*Assignment*
With no edits of any kind, print each record that follows.

Saved entries
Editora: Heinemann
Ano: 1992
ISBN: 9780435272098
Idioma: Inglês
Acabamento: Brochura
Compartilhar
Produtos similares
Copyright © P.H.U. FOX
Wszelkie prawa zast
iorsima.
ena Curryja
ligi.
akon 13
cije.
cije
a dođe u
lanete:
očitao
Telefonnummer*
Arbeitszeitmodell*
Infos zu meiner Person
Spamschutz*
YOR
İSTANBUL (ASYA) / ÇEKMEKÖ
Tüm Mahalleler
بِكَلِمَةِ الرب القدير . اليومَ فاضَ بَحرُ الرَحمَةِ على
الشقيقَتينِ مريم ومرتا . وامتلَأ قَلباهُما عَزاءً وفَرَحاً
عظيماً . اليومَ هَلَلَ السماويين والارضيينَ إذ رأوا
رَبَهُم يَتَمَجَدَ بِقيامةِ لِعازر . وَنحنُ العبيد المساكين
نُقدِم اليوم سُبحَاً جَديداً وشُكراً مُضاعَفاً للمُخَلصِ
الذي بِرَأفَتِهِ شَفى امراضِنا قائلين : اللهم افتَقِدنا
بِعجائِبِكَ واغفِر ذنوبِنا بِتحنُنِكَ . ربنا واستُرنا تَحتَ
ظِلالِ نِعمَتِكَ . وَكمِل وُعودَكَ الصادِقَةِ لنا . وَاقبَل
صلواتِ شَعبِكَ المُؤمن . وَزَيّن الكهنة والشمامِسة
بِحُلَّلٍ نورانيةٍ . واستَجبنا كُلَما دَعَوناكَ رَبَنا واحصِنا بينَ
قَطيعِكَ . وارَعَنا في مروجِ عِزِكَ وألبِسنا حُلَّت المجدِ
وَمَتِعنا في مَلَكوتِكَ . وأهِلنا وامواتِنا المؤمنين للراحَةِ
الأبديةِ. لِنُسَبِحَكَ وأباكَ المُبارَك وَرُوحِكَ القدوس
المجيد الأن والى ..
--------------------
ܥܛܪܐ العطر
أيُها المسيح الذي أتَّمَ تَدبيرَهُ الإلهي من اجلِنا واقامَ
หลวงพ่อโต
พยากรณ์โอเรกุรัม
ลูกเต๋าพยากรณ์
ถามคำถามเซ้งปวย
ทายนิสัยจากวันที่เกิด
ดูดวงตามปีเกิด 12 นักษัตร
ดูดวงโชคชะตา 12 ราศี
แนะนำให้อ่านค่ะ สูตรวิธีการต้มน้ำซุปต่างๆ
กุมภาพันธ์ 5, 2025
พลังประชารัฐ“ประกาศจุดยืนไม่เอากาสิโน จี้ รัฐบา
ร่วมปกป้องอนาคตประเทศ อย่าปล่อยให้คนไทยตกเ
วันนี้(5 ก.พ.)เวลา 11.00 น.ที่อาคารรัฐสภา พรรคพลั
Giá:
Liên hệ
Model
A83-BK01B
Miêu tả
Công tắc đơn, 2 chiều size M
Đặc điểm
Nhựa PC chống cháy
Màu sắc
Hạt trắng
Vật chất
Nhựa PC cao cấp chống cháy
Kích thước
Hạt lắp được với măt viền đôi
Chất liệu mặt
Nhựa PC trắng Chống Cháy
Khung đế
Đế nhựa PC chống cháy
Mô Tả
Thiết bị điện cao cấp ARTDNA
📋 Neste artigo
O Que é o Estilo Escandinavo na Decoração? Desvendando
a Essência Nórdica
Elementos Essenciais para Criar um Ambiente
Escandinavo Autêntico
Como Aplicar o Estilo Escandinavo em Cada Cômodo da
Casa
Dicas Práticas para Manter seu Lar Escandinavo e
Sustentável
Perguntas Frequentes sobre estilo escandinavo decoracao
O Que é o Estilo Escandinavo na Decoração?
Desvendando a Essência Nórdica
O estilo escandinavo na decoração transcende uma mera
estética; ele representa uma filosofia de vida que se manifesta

*Written solution*
Editora: Heinemann
Ano: 1992
ISBN: 9780435272098
Idioma: Inglês
Acabamento: Brochura
Compartilhar
Produtos similares
Copyright © P.H.U. FOX
Wszelkie prawa zast
iorsima.
ena Curryja
ligi.
akon 13
cije.
cije
a dođe u
lanete:
očitao
Telefonnummer*
Arbeitszeitmodell*
Infos zu meiner Person
Spamschutz*
YOR
İSTANBUL (ASYA) / ÇEKMEKÖ
Tüm Mahalleler
بِكَلِمَةِ الرب القدير . اليومَ فاضَ بَحرُ الرَحمَةِ على
الشقيقَتينِ مريم ومرتا . وامتلَأ قَلباهُما عَزاءً وفَرَحاً
عظيماً . اليومَ هَلَلَ السماويين والارضيينَ إذ رأوا
رَبَهُم يَتَمَجَدَ بِقيامةِ لِعازر . وَنحنُ العبيد المساكين
نُقدِم اليوم سُبحَاً جَديداً وشُكراً مُضاعَفاً للمُخَلصِ
الذي بِرَأفَتِهِ شَفى امراضِنا قائلين : اللهم افتَقِدنا
بِعجائِبِكَ واغفِر ذنوبِنا بِتحنُنِكَ . ربنا واستُرنا تَحتَ
ظِلالِ نِعمَتِكَ . وَكمِل وُعودَكَ الصادِقَةِ لنا . وَاقبَل
صلواتِ شَعبِكَ المُؤمن . وَزَيّن الكهنة والشمامِسة
بِحُلَّلٍ نورانيةٍ . واستَجبنا كُلَما دَعَوناكَ رَبَنا واحصِنا بينَ
قَطيعِكَ . وارَعَنا في مروجِ عِزِكَ وألبِسنا حُلَّت المجدِ
وَمَتِعنا في مَلَكوتِكَ . وأهِلنا وامواتِنا المؤمنين للراحَةِ
الأبديةِ. لِنُسَبِحَكَ وأباكَ المُبارَك وَرُوحِكَ القدوس
المجيد الأن والى ..
--------------------
ܥܛܪܐ العطر
أيُها المسيح الذي أتَّمَ تَدبيرَهُ الإلهي من اجلِنا واقامَ
หลวงพ่อโต
พยากรณ์โอเรกุรัม
ลูกเต๋าพยากรณ์
ถามคำถามเซ้งปวย
ทายนิสัยจากวันที่เกิด
ดูดวงตามปีเกิด 12 นักษัตร
ดูดวงโชคชะตา 12 ราศี
แนะนำให้อ่านค่ะ สูตรวิธีการต้มน้ำซุปต่างๆ
กุมภาพันธ์ 5, 2025
พลังประชารัฐ“ประกาศจุดยืนไม่เอากาสิโน จี้ รัฐบา
ร่วมปกป้องอนาคตประเทศ อย่าปล่อยให้คนไทยตกเ
วันนี้(5 ก.พ.)เวลา 11.00 น.ที่อาคารรัฐสภา พรรคพลั
Giá:
Liên hệ
Model
A83-BK01B
Miêu tả
Công tắc đơn, 2 chiều size M
Đặc điểm
Nhựa PC chống cháy
Màu sắc
Hạt trắng
Vật chất
Nhựa PC cao cấp chống cháy
Kích thước
Hạt lắp được với măt viền đôi
Chất liệu mặt
Nhựa PC trắng Chống Cháy
Khung đế
Đế nhựa PC chống cháy
Mô Tả
Thiết bị điện cao cấp ARTDNA
📋 Neste artigo
O Que é o Estilo Escandinavo na Decoração? Desvendando
a Essência Nórdica
Elementos Essenciais para Criar um Ambiente
Escandinavo Autêntico
Como Aplicar o Estilo Escandinavo em Cada Cômodo da
Casa
Dicas Práticas para Manter seu Lar Escandinavo e
Sustentável
Perguntas Frequentes sobre estilo escandinavo decoracao
O Que é o Estilo Escandinavo na Decoração?
Desvendando a Essência Nórdica
O estilo escandinavo na decoração transcende uma mera
estética; ele representa uma filosofia de vida que se manifesta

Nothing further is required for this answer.